New York City was symbolic of American power and progress. The city was brash, barbaric, hustling, arrogant, ostentatious, confident, unrefined. Delgado had visited the Astor Place Opera, and at the Chatham he had been entertained by a "grand national drama" entitled
The March to
Freedom
, which featured General Taylor and the Goddess of Liberty vanquishing Mexican tyranny. He had dined at the Milles-Colonnes, sampled ice cream—the newest rage—at Contoit's, been accosted by a lady of dubious virtue as he strolled the enchanting woods of the Elysian Fields in Hoboken, seen the magnificent town homes of the gentry in Park Place and Washington Square.

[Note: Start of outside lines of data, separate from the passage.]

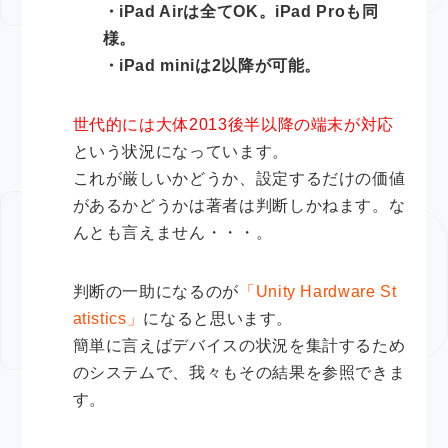
・iPad Airは全てOK。iPad Proも同
様。
・iPad miniは2以降が可能。
世代的には大体2013後半以降の端末が対応
という状況になっています。
これが厳しいかどうか、設定するだけの価値
があるかどうかは著者は判断しかねます。な
んとも言えません・・・。
判断の一助になるのが
「Unity Hardware St
atistics」
になると思います。
簡単に言えばデバイスの状況を集計するため
のシステムで、我々もその結果を参照できま
す。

He had seen the darker side of the city, too—the squalid ghettos near Five Points, the ragpickers, hot corn girls, and apple peddlers who exemplified the thousands of unseen poor. Many better-off New Yorkers ignored these suffering masses or contemptuously considered them the degraded overflow of European society. But many more, feeling it their duty to extend a helping hand to those less fortunate, contributed time and money to a host of benevolent charities like The Society for the Relief of Poor Widows and the New York Orphan Asylum. Delgado had concluded that while sometimes Americans could be small-minded, they were more often than not big-hearted.
After experiencing New York, he could not help but wonder what fate held in store for Taos. The Americans believed they were destined to own the continent, and Delgado did not believe the strife-torn Republic of Mexico could stand against the irresistible Yankee tide. Though Angus McKinn had never said so, Delgado suspected his father of sending him off to England to place him well out of harm's way, knowing that a clash was inevitable. This had suited Delgado, he was no warrior, and he could muster no allegiance, no patriotic enthusiasm, for any flag. Now a war was being fought, and territory would change hands.

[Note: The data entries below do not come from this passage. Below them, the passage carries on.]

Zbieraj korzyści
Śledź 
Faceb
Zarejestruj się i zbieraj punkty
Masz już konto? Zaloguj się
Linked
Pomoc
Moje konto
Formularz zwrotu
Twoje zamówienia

Taos would soon be a part of the United States. The Stars and Stripes would fly above the old Cabildo in the provincial capital of Santa Fe.
By virtue of conquest, whether he liked it nor not, Delgado McKinn was destined to become an American. On that score he was ambivalent. Americans and their ways were fascinating, but remained strange to him. He wondered if he would fit in, or forever feel like an outcast.
3
The
Sultana
was putting in to shore on the Missouri side, where a small village in a quick-cut clearing was coming to sudden life with the arrival of the "floating palace." In such a frontier settlement, drowsy in the summer sunshine, the day was a slow and dreary thing, yesterday's mirror image and a blueprint for tomorrow. But even as Delgado watched, the levee came alive with people as the cry
"Steamboat a'comin'!"
rang out. From every rough-hewn log and raw clapboard structure the denizens poured to gaze in awe at the wondrous sight of the side-wheeler, so long and trim and resplendent.
The whistle blasts that had awakened Delgado served to alert crew and passengers of imminent landfall. Now, as the
Sultana
veered nearer the western shore, the big bell above the pilothouse rang out, two mellow notes. From the hurricane deck, almost directly above Delgado, the watchman called out,
"Labboard lead! Starboard lead!"
The leadsmen rushed to their places near the bow, on the main deck. When the pilot rang the bell once, the starboard leadsman tossed out his
knotted and weighted line to measure the river's depth and called out, "Mark three!" At two bells the man on the other side performed the same ritual "Quarter less three!" And soon, "Half twain! . . . Quarter twain! . . . Mark twain!" The pilot hailed the engine room, and the
Sultana
slowed perceptibly. Steam whistled as it escaped through the gauge cocks.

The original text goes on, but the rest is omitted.